I spent the past few days in Boston and Silicon Valley.  The frequency with which I was accosted with the term made popular by Peter Drucker fifty years ago in his book The Age of Discontinuity – the “Knowledge Economy” – was deafening.  At one point, I snapped.

“We don’t live in a Knowledge Economy,” I said.  “We have been living in the Propaganda Economy.”

The words barely escaped my lips before I realized that this observation has been what I’ve spent the past three decades of my life attempting to overcome.  Reflecting on the dire prophecies of Everett Martin, recounting the socioeconomic adoration of Peter Drucker, I realized that since the end of the Second World War, we’ve abdicated “knowledge” for reflexive and compulsive enterprises which serve not the benefit of humanity in the main but rather seek to satiate the unconsidered consumption of incremental industrial output.  We are told what to fear (and desire) – morbidity, mortality, economic and egoic existential ‘threats’.  Then we’re told what and how to consume antidotes for manufactured “needs”.  We’re deluded into “choosing” among indecipherable “alternatives” (Apple vs. Android; Prescription vs. Wholistic; Industrial vs. Organic; Green vs. Polluting) while being ignorant to the ever-narrowing aperture delimiting unconstrained innovation.  We have over 10 million patents on less than 50,000 products.  We have the proliferation of “information” curated by advertiser-fueled “technologies” without considering the inherent influence or bias that shapes the sanctioning of messages.  And against this backdrop, we hear the cacophony of hypnotic academicians, advisors, politicians, pundits, and industrialists celebrating “knowledge”.
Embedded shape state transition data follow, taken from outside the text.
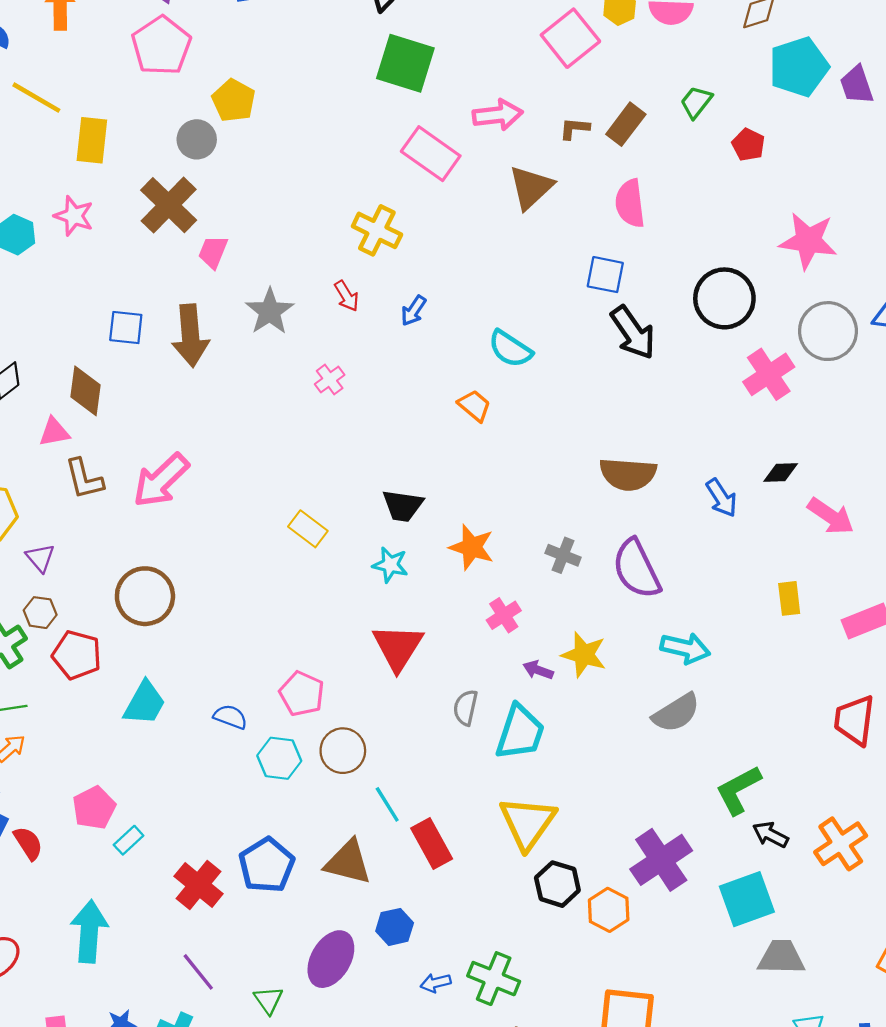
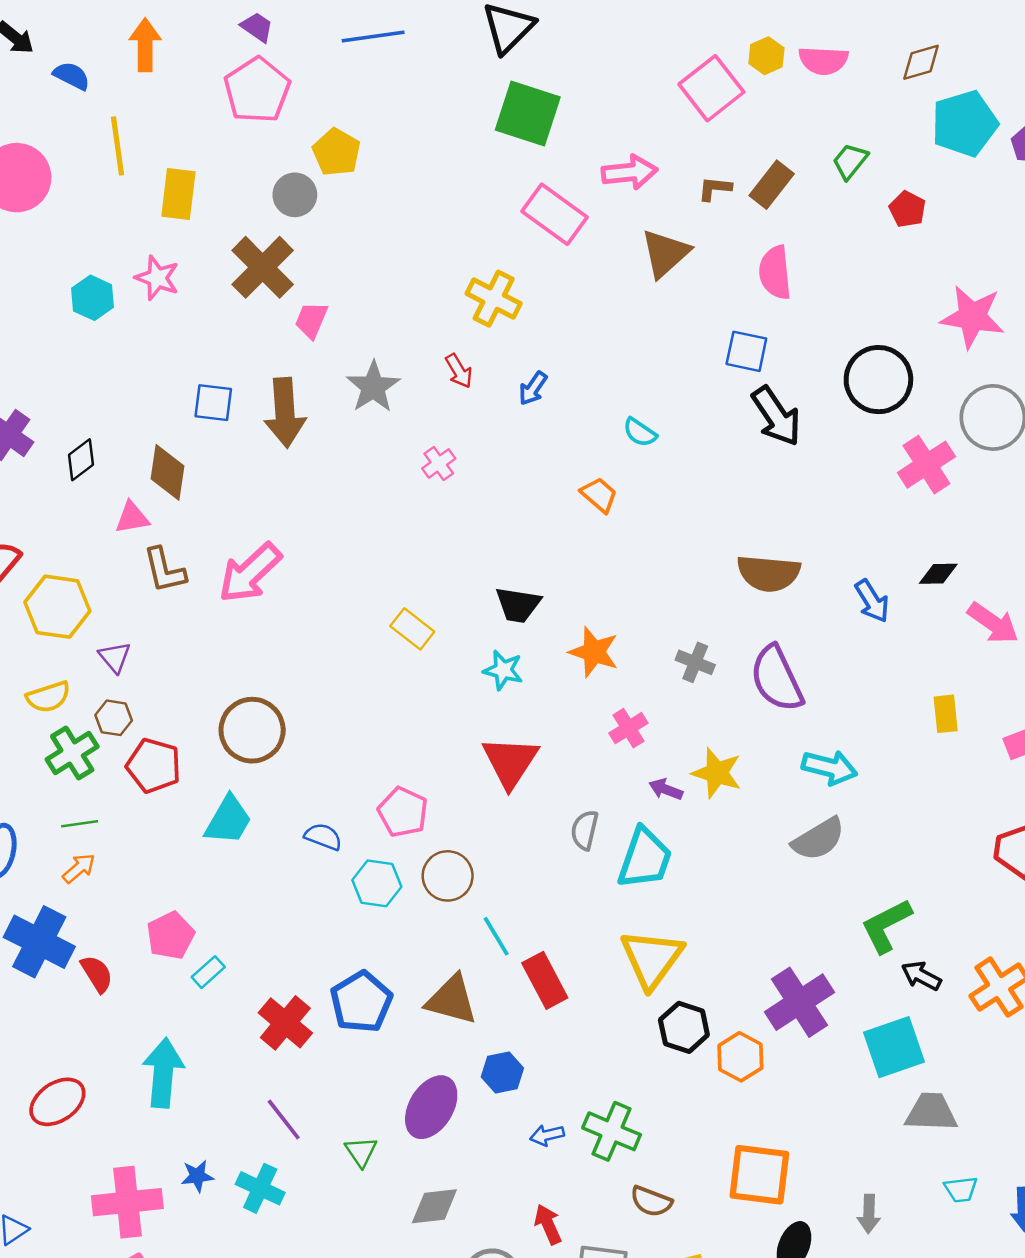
yellow line: (36, 98) -> (117, 146), turned 51
cyan semicircle: (510, 349) -> (640, 432), size x0.7
brown circle: (145, 596) -> (252, 730), moved

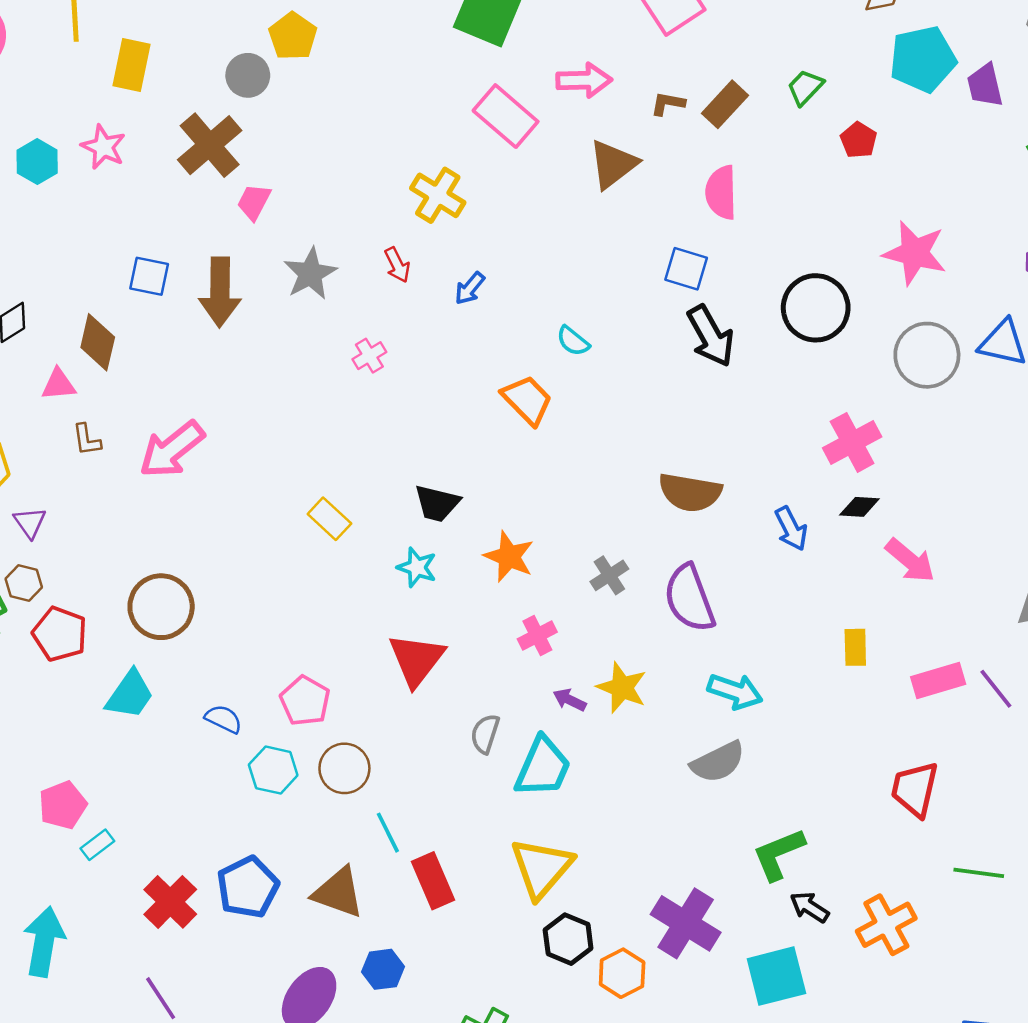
pink cross: (926, 465) -> (852, 442), moved
orange trapezoid: (599, 495) -> (527, 400), size x1.4
brown L-shape: (165, 570) -> (87, 440), size x0.7
gray cross: (695, 662) -> (609, 575), turned 30
purple cross: (799, 1002) -> (686, 923), turned -30

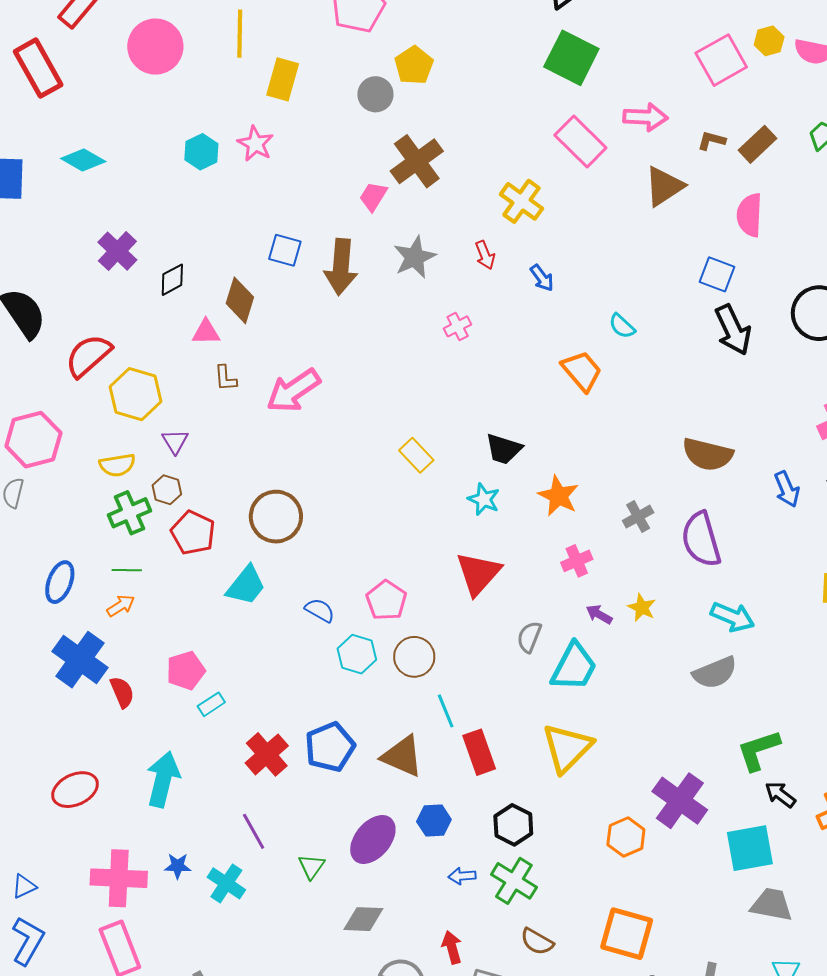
brown cross: (210, 145) -> (417, 161), moved
blue arrow: (470, 288) -> (542, 278), turned -80
yellow star: (622, 688) -> (642, 607), size x0.7
black hexagon: (568, 939) -> (513, 825), moved

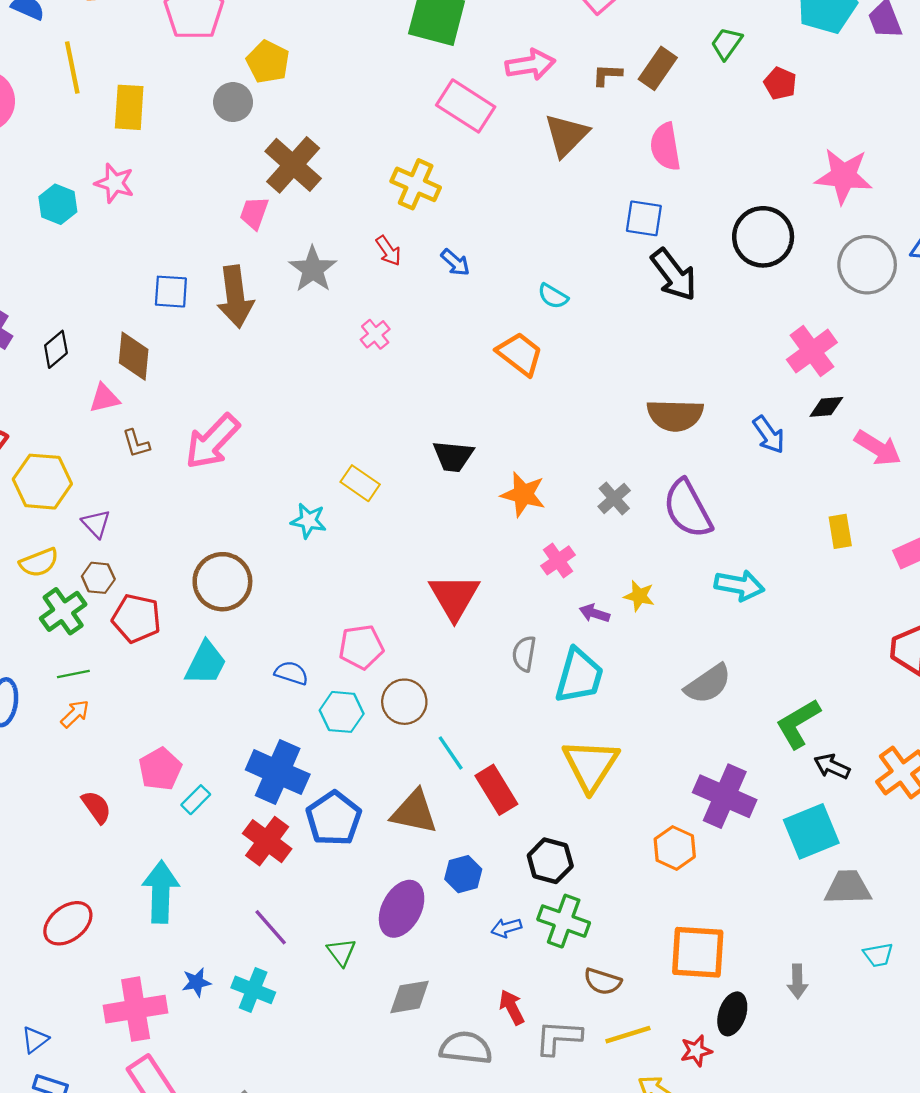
cyan star: (484, 499) -> (308, 521), moved
pink pentagon: (386, 600) -> (361, 647), turned -30
blue cross: (80, 660) -> (278, 772), moved
gray semicircle: (715, 673) -> (708, 684), moved

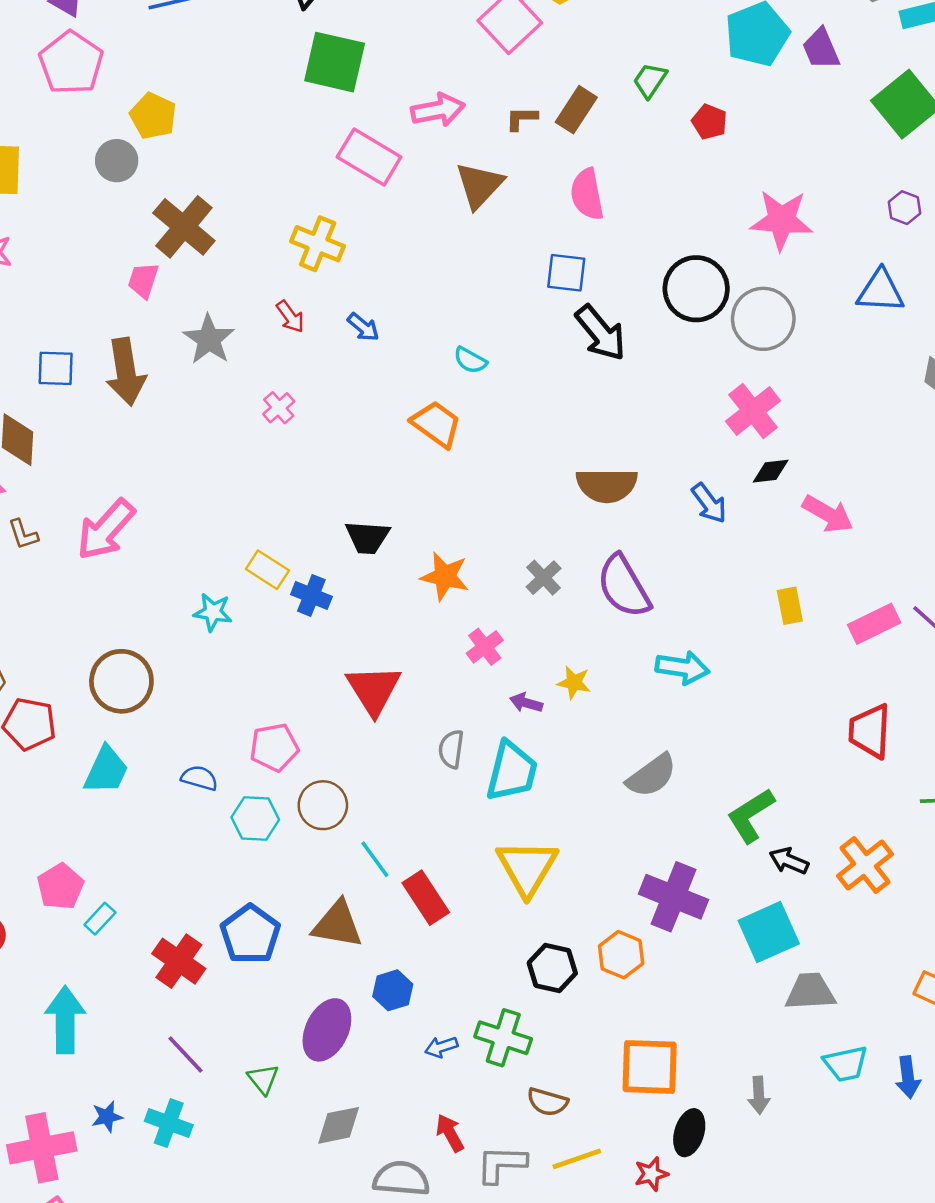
gray circle: (867, 265) -> (763, 319), moved
blue cross: (278, 772) -> (311, 595), moved, size x0.6
black hexagon: (550, 861) -> (552, 968), moved
cyan trapezoid: (878, 955) -> (846, 1064), size x1.4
I recently lectured in Palo Alto.  The room was filled with the venture funded experts at the “cutting edge” of technology.  For three hours I described the consequence of incremental vs. fundamental innovation.  In simple biologic, physiologic and chemical terms, I described how they could integrate known, established, science to make disruptive impacts in their respective areas of work.  While I spoke, several individuals frantically sought to ‘google’ the concepts, terms, and research I was referencing commenting on how none of them were ‘trained’ to think in the wide-ranging scope of my talk.  From photosynthesis to membrane oligomerization; from Particle Swarm mathematics to lossless encryption; from genetics to social psychology…the range was extensive…and entirely necessary and effective.

“I think we need to rethink how we think,” was the comment articulated by one of the participants in the end.  “Nobody is thinking like this.”
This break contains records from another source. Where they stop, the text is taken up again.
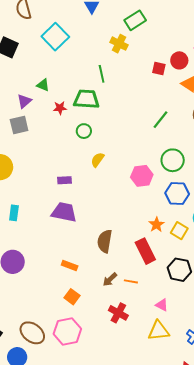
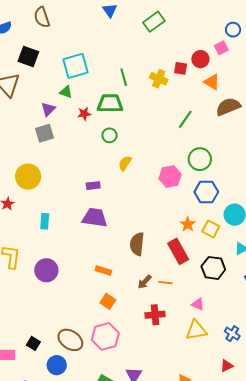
cyan square: (55, 37) -> (76, 66), moved, turned 32
yellow cross: (119, 44) -> (159, 79), moved
red cross: (118, 313) -> (155, 315), turned -30

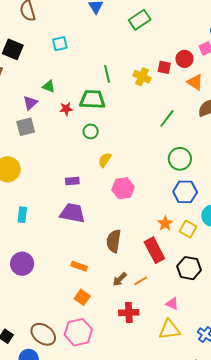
cyan square: (76, 66) -> (60, 44), moved, size x0.6
pink hexagon: (170, 177) -> (123, 188), moved
orange line: (166, 283) -> (141, 281), turned -40

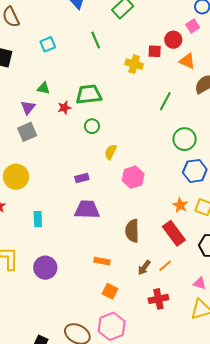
green line: (107, 74) -> (96, 40), moved

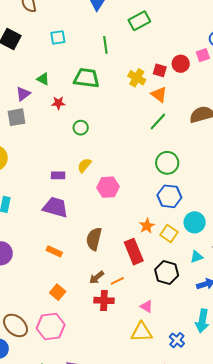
orange triangle: (187, 61) -> (159, 94), moved
green trapezoid: (89, 94) -> (86, 78), moved
yellow semicircle: (111, 152) -> (84, 165), moved
orange rectangle: (102, 261) -> (54, 251), moved
red cross: (158, 299) -> (104, 300), moved

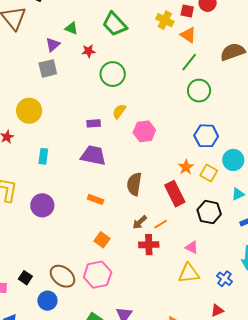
green trapezoid: (86, 78) -> (115, 24), turned -136
green circle: (81, 128) -> (113, 74), size x1.6
green circle: (167, 163) -> (199, 91), moved

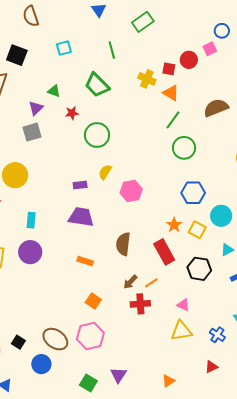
purple circle: (42, 205) -> (30, 252), moved

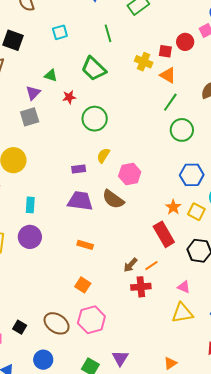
brown semicircle: (123, 244) -> (113, 199), moved, turned -60
orange square: (93, 301) -> (83, 285), moved
blue circle: (41, 364) -> (43, 360), moved

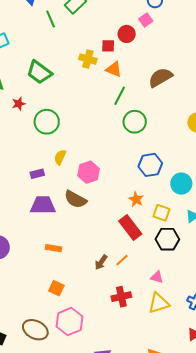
green line: (108, 33) -> (51, 19), moved
yellow square: (196, 212) -> (161, 213), moved
red cross: (141, 287) -> (121, 297), moved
“I hope you don’t think like me,” I responded.  “I just hope you think.”

Walter Powell wrote that, “the key component of the knowledge economy is a greater reliance on intellectual capabilities than on physical inputs or natural resources,” in The Annual Review of Sociology in 2004.  In 1969, Drucker polarized labor into those who work with their hands or the heads.  And herein lies the fallacy upon which the propaganda is built.  For “knowledge” to enable an economy, it cannot be the curation of the observations and recitations of others.  Rather it must be the synthesis of cognitive acuity, analog practice, and a fundamental curiosity born not of consumer expedience but rather from qualitative examination of conscious existence.  In other words, if the ‘problem’ is what you’re ‘solving’ than you’re contributing to a Propaganda Economy.  Because in a genuine Knowledge Economy, we’re arranging matter and energy to optimize existence – not “solving problems” born of myopic perspective shaped by myths, mantras, and media. 

Returning to Everett Martin one more time – his genuine admonition to work towards adult education which would outpace (and hold in check) technological development is one that bears consideration.  The notion that by our second decade we have acquired all the “education” we need to function in society supports the crowd thinking against which he unsuccessfully warned.  It’s time that we enter into continuous education.  And start it by turning off your computer, your iPhone, or your electronic device and read something written before 1945.  See if you could learn a thing or two from knowledge before it was so economically hijacked!